SEE DOCS/deep.md for full doc

When you collide two functions together, you could use deep.compose to manage how collision is resolved. Keep in mind that if you collide a simple function (up) on a composition (chained or not) : it mean : simply overwrite the composition by the function. So if you apply a composition from bottom on a function, the composition will never b applied. If you collide two compositions : they will be merged to give a unique composition chain.

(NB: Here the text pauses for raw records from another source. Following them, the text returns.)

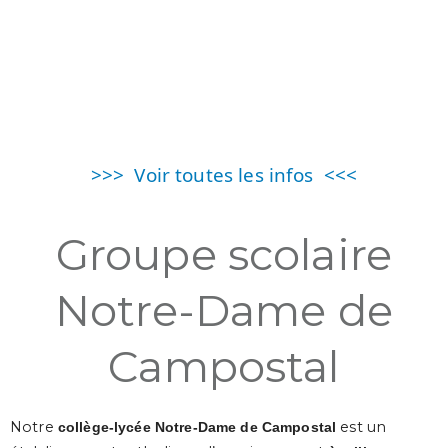
>>> Voir toutes les infos <<<
Groupe scolaire
Notre-Dame de
Campostal
Notre
est un
collège-lycée Notre-Dame de Campostal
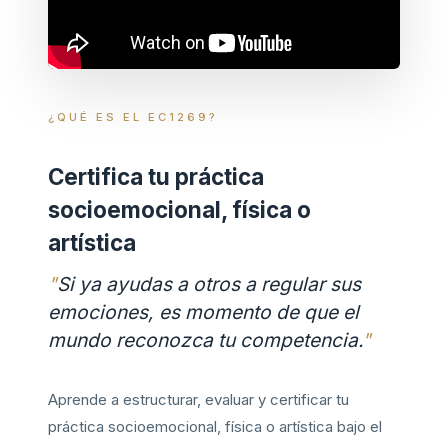
¿QUÉ ES EL EC1269?
Certifica tu práctica
socioemocional, física o
artística
Si ya ayudas a otros a regular sus
emociones, es momento de que el
mundo reconozca tu competencia.
Aprende a estructurar, evaluar y certificar tu
práctica socioemocional, física o artística bajo el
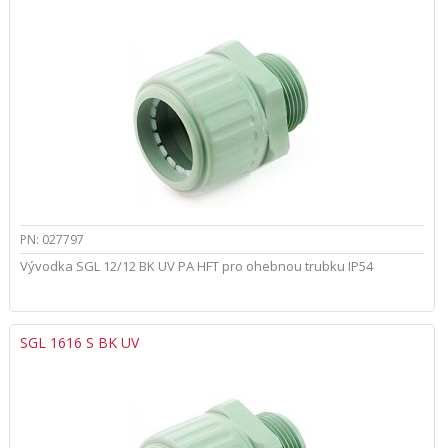
PN: 027797
Vývodka SGL 12/12 BK UV PA HFT pro ohebnou trubku IP54
SGL 1616 S BK UV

deep.compose.before( func )

If it returns something, it will be injected as argument(s) in next function. If it return nothing, th original arguments are injected in next function. If it returns a promise or a chain : it will wait until the resolution of the returned value. If the returned object isn't a promise, the next function is executed immediately.

ex :

	var base = {
	    myFunc:deep.compose.after(function(arg)
	    {
	        return arg + " _ myfunc base";
	    })
	}

	deep(base)
	.bottom({
	    myFunc:function(arg){
	        return arg + " _ myfunc from bottom";
	    }
	});

	base.myFunc("hello");

deep.compose.after( func )

If the previous returns something, it will be injected as argument(s) in 'func'. If the previous return nothing, th original arguments are injected in 'func'. If the previous returns a promise or a chain : it will wait until the resolution of the returned value before executing 'func'. If the previous returned object isn't a promise, 'func' is executed immediately.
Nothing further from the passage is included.